[Transcribed page contents]
____

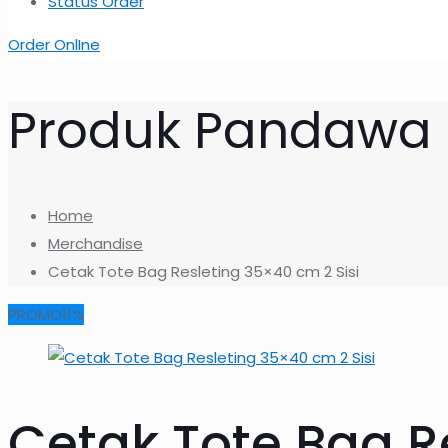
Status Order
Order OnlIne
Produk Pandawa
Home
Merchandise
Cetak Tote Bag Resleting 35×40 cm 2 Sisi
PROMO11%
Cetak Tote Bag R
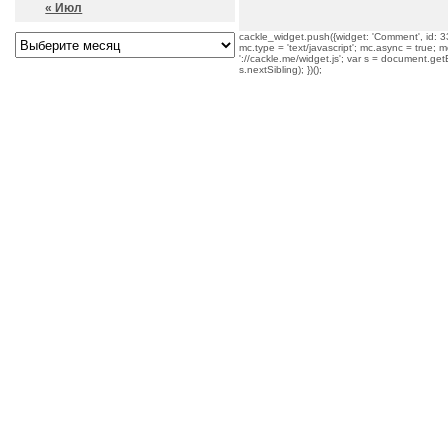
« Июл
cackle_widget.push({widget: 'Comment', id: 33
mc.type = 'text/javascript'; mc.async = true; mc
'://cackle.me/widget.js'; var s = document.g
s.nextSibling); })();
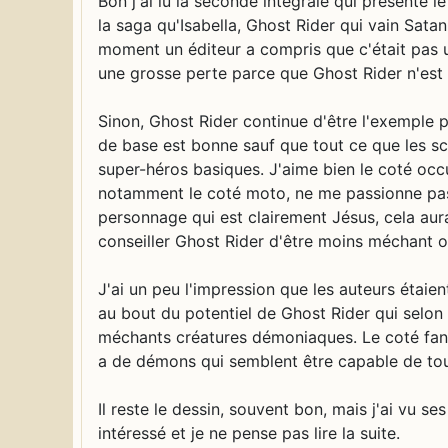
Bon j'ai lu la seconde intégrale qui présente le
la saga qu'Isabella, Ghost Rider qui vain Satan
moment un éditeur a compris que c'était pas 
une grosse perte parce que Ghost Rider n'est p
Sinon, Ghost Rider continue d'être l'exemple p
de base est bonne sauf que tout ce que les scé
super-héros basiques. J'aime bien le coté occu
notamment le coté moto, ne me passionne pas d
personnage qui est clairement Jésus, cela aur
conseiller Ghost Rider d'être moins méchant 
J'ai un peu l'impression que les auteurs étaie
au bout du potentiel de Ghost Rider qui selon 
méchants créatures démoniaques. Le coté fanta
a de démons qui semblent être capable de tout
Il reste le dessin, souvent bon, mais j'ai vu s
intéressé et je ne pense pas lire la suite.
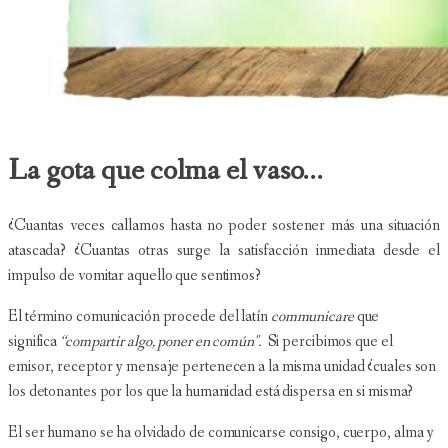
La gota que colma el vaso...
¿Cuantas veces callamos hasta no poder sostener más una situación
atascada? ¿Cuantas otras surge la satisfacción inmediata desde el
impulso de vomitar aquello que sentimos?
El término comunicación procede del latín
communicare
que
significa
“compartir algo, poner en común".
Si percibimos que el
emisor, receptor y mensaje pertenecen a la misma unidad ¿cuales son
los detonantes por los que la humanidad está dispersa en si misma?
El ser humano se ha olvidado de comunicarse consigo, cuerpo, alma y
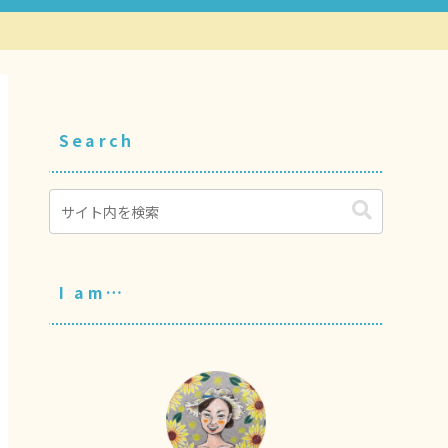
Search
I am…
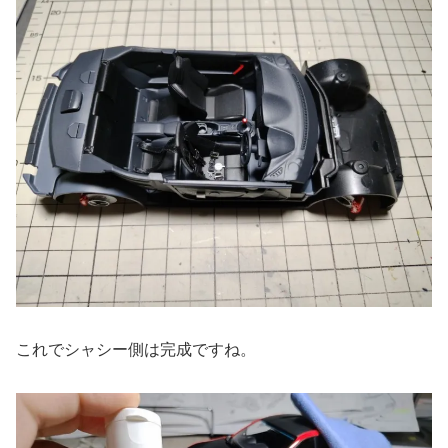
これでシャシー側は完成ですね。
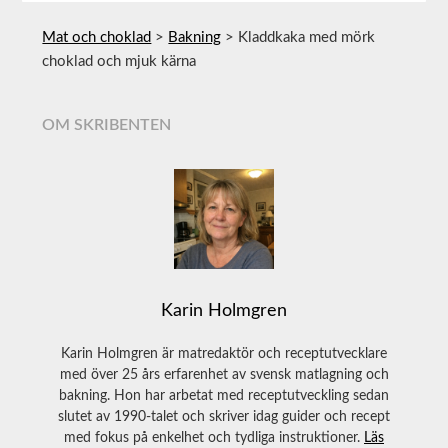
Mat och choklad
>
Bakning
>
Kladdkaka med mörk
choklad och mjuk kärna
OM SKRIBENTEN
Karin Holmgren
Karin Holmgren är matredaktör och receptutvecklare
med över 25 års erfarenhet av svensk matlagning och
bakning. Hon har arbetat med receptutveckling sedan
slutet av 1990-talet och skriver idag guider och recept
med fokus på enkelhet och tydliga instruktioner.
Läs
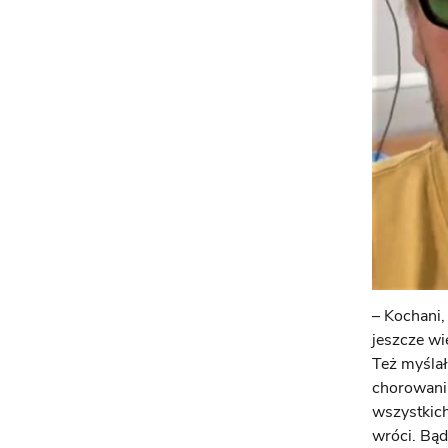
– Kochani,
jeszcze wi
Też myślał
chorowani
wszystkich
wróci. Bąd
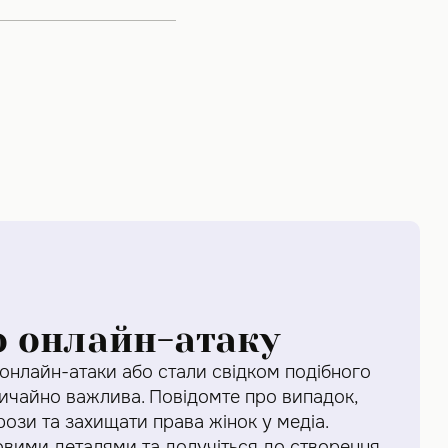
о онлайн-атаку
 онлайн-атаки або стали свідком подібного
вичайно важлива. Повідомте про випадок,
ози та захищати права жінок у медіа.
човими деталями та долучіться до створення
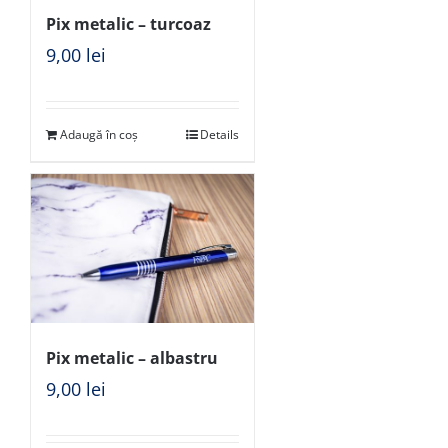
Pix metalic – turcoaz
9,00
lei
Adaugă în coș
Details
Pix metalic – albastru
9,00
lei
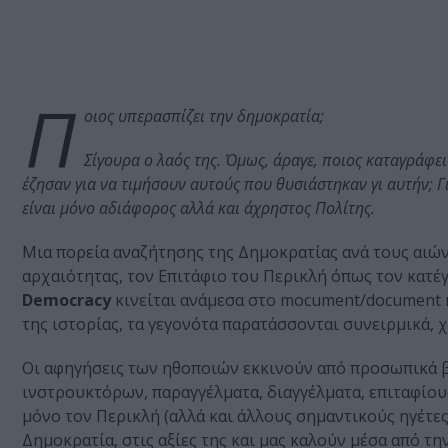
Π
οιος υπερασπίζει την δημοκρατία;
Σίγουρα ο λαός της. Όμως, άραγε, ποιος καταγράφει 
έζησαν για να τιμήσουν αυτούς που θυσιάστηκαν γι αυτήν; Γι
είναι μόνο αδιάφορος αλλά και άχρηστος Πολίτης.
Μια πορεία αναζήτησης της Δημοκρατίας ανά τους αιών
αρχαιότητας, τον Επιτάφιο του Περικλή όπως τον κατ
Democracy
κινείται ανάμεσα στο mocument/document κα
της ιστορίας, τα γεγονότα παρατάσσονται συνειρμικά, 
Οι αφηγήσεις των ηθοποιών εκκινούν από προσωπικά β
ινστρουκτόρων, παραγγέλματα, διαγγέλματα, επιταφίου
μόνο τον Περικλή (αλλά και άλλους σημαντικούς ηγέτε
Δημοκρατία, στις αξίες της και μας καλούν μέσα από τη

____

For each line in the records that holds "Karin", show that line as it stands.

Task response:
Karin Holmgren
Karin Holmgren är matredaktör och receptutvecklare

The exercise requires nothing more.